3.3.3 Longer Training Regime Analysis
Prior experiments concluded around epochs 8–10, frequently due to the activation of early stopping criteria. However, it was hypothesized that extending the training duration might yield further performance improvements or, conversely, lead to significant overfitting. To investigate this potential, the trainable-embedding Full Model was allocated a training budget of up to 20 epochs, with intermediate metrics such as precision, recall, and F1 score monitored throughout the training process.
Fig. 6 provides a detailed visual overview of the model’s extended training, showing how accuracy, loss, precision, recall, and F1-score changed over time. It also includes the final confusion matrix, confidence intervals calculated using bootstrapping, and the time taken for each training cycle (epoch). The model underwent a total of 15 training epochs but implemented an early stopping mechanism, terminating training when the validation loss plateaued and subsequently exhibited a marginal increase. A cursory glance at the accuracy and F1 charts demonstrates that most improvements occurred before epoch 10, with marginal gains at epochs 8–9. Notably, the best validation accuracy was 0.97 at epoch 8—remarkably close to the standard 10-epoch schedule used previously. The best validation loss was found as well at epoch 8, the subsequent epochs offering negligible advantage or a mild regression. Compared to the earlier 10-epoch run with trainable embeddings, researchers observed that extended training neither harmed performance drastically nor delivered major leaps forward. Rather, it refined certain aspects (like a narrower difference between training and validation) but left the final evaluation metrics roughly in the same ballpark.

Figure 6: Prolonged training evaluation
To assess the stability and reliability of the model’s final predictions, a bootstrap resampling procedure comprising 1000 iterations was conducted. The 95% confidence interval for accuracy ranged from 0.9620 to 0.9712. Similar intervals for F1 spanned 0.9614 to 0.9709, with narrower bounds on precision (0.9696–0.9811) and a slightly wider range for recall (0.9505–0.9648). Thus, any random partitioning variations in the test set are unlikely to produce major shifts beyond a fraction of a percent, signifying that the model’s performance is fairly stable. From an operational standpoint, extended training added about 5 more epochs beyond the usual stopping point, consuming an extra 12–13 min of GPU time for an overall 39.97-min run. The final “best” checkpoint still occurred at epoch 8, so the additional epochs were effectively superfluous. An improvement of only around +0.04% in validation accuracy was detected from epoch 10 to epoch 9—well within the margin of random fluctuations. Hence, while a maximum of 20 epochs gave the model an opportunity to search for superior solutions, early stopping rendered those additional iterations moot.
Though the trainable embeddings model performed slightly better in terms of raw metrics, its pattern of validation loss and the need for careful interpretation cannot be overlooked.

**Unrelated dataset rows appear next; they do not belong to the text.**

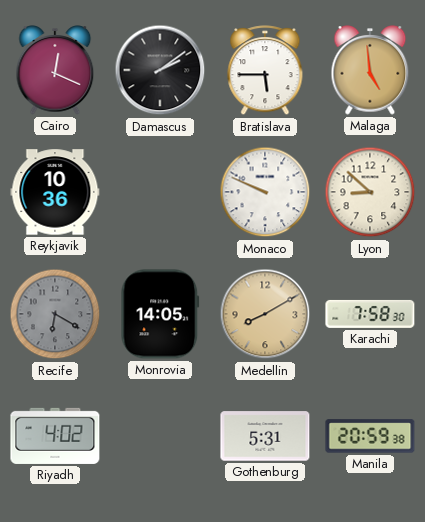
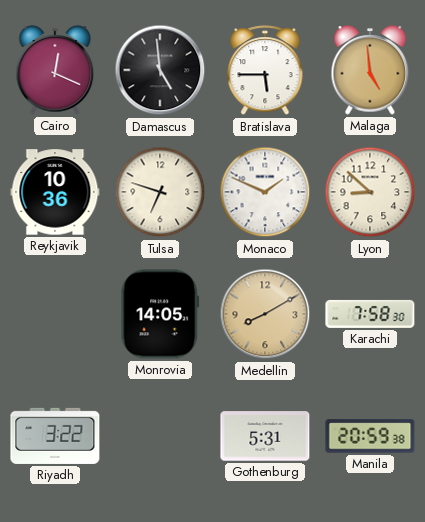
Damascus: 2:09 -> 4:59
Tulsa: none -> 6:48
Monaco: 9:49 -> 1:49
Recife: 6:20 -> none
Riyadh: 4:02 -> 3:22
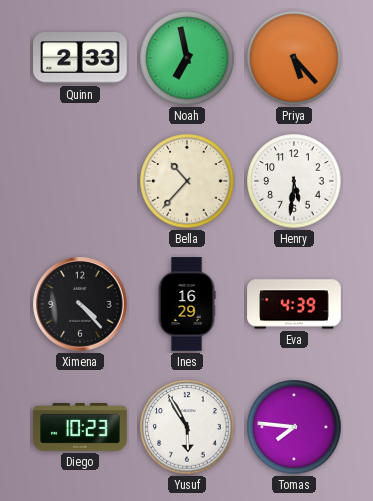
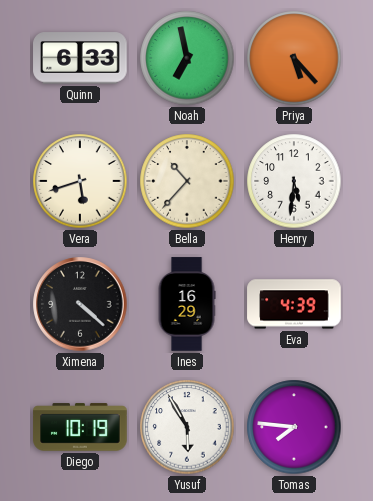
Quinn: 2:33 -> 6:33
Vera: none -> 5:42
Ximena: 4:23 -> 4:22
Diego: 10:23 -> 10:19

Both models approached, but did not surpass, earlier benchmarks set by LSTM-Word2Vec research [9]. More critically, neither configuration approached 100% accuracy, reminding us that even refined neural architectures cannot unequivocally guarantee flawless detection.
3.4 K-Fold Cross-Validation Analysis
The generalization capabilities were thoroughly investigated using a rigorous 5-fold stratified Cross-Validation (CV) procedure. The stratification ensured an equal representation of both classes (human and AI-generated) across all partitions, preserving the balanced distribution present in the dataset comprising 28,662 abstracts equally divided between the two classes. Each fold consisted of approximately 5732 abstracts, maintaining the class ratio precisely at 50% per category.

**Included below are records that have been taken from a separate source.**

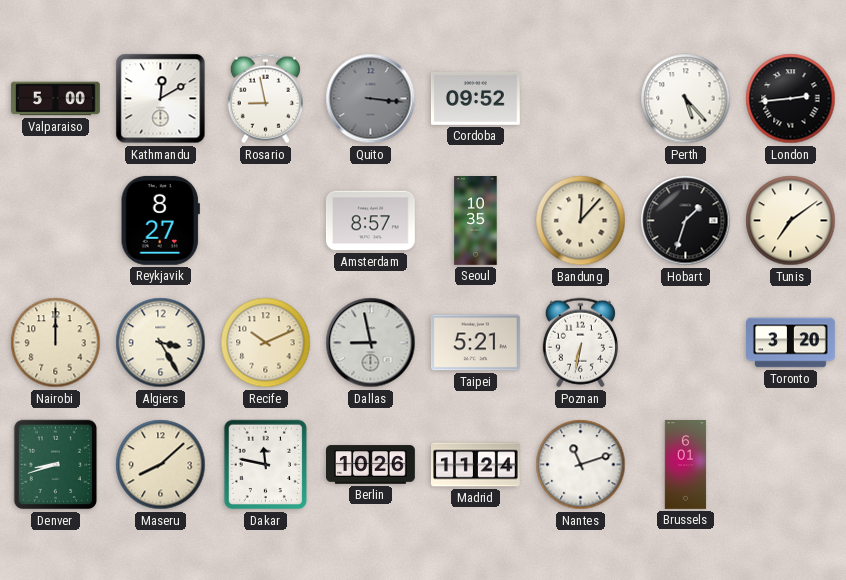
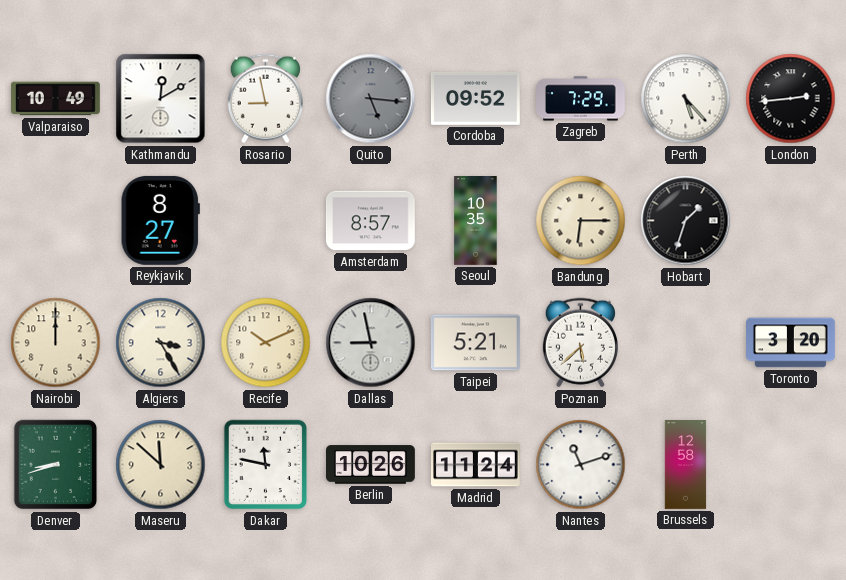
Valparaiso: 5:00 -> 10:49
Quito: 3:16 -> 5:16
Zagreb: none -> 7:29
Bandung: 12:07 -> 6:15
Tunis: 7:09 -> none
Poznan: 6:32 -> 5:38
Maseru: 8:08 -> 11:52
Brussels: 6:01 -> 12:58
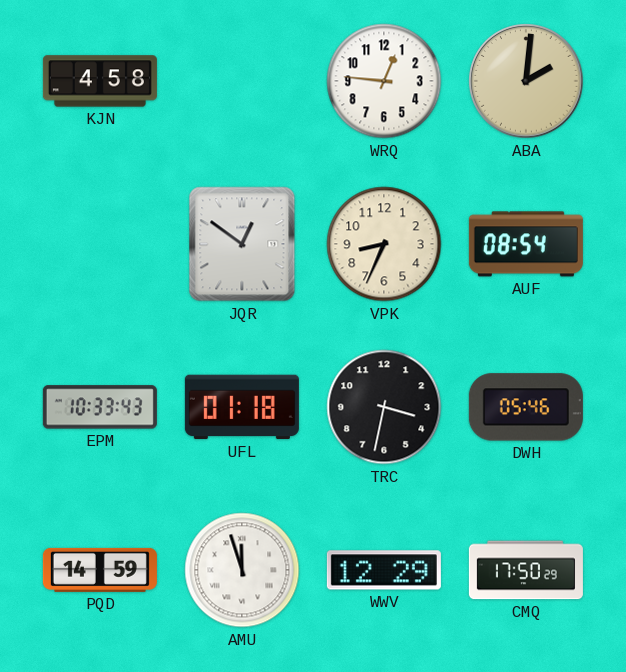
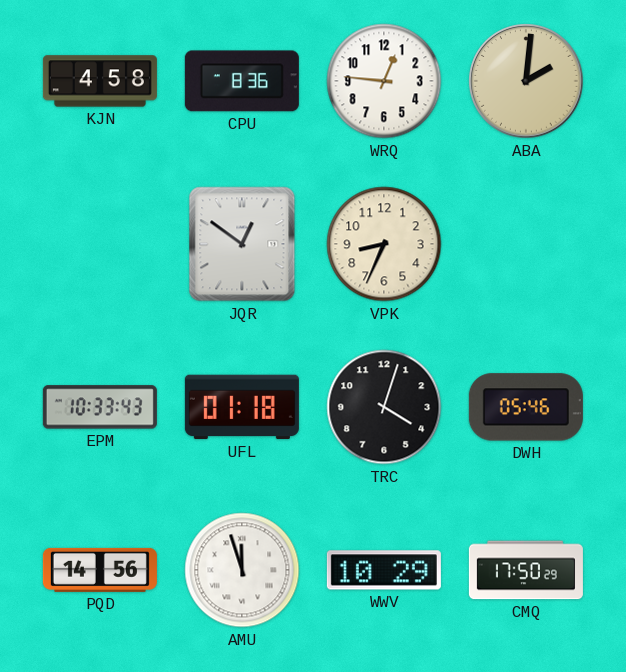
CPU: none -> 8:36
AUF: 08:54 -> none
TRC: 3:32 -> 4:03
PQD: 14:59 -> 14:56
WWV: 12:29 -> 10:29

The cross-validation experiments were conducted on four model configurations designed to elucidate the effects of architectural complexity (single-layer vs. dual-layer BiLSTM) and training duration (standard vs. extended training epochs). Specifically, the models under scrutiny were: (1) Single-layer BiLSTM trained for 10 epochs; (2) Single-layer BiLSTM trained for 20 epochs (extended training); (3) Dual-layer BiLSTM (trainable GloVe embeddings) trained for 10 epochs; (4) Dual-layer BiLSTM (trainable GloVE embeddings) trained for 20 epochs (extended training).

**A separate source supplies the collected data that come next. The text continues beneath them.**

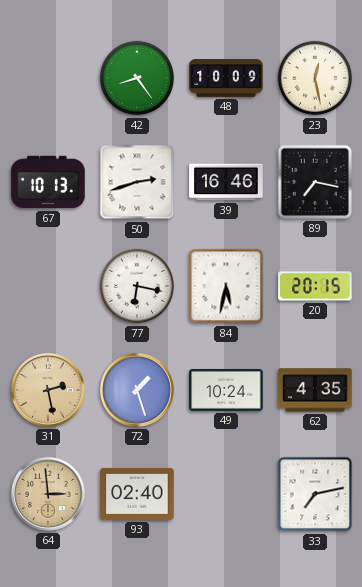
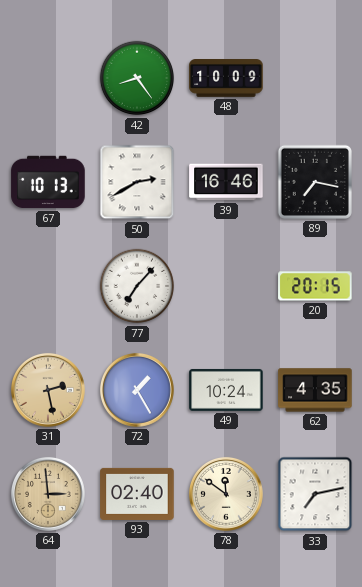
23: 12:28 -> none
50: 2:42 -> 2:40
77: 6:17 -> 7:07
84: 5:32 -> none
72: 1:27 -> 1:25
78: none -> 11:51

3.4.1 K-Fold Model Convergence and Accuracy Profiles
Fig. 7 displays two panels that track the validation accuracy and validation loss at each training epoch, averaged across all folds for each model. A detailed observation of the validation accuracy plot reveals a generally rapid convergence trajectory across all configurations, with notable increments within the initial three to four epochs, suggesting that the neural architectures quickly adapted to capture the main features distinguishing human from AI-generated abstracts. Particularly, the single-layer BiLSTM models, irrespective of epoch count, display the steepest ascent initially, achieving higher accuracy earlier relative to dual-layer counterparts.

Figure 7: K-fold cross-validation convergence analysis
Turning attention to the validation loss convergence, the models uniformly illustrate sharp decreases within the initial epochs, rapidly reaching a plateau phase between epochs four and six. Single BiLSTM (10 epochs) shows substantial fluctuation in loss during intermediate epochs, indicating higher volatility in optimization, likely due to stochastic variations in data subsets. However, it eventually stabilizes, aligning closely with the other configurations at the final stages. Both dual-layer architectures show a consistent and uniform reduction in loss, suggesting more predictable convergence dynamics, potentially due to the regularizing influence of increased network complexity and parametrization. Paired statistical tests, performed on the fold-level metrics, reveal that these extended vs. standard training differences typically lack significance (p-values > 0.05), reinforcing that simply running more epochs does not guarantee a tangible jump, therefore proving empirical evidence that prolonged training contributes negligible benefit to model generalization capacity.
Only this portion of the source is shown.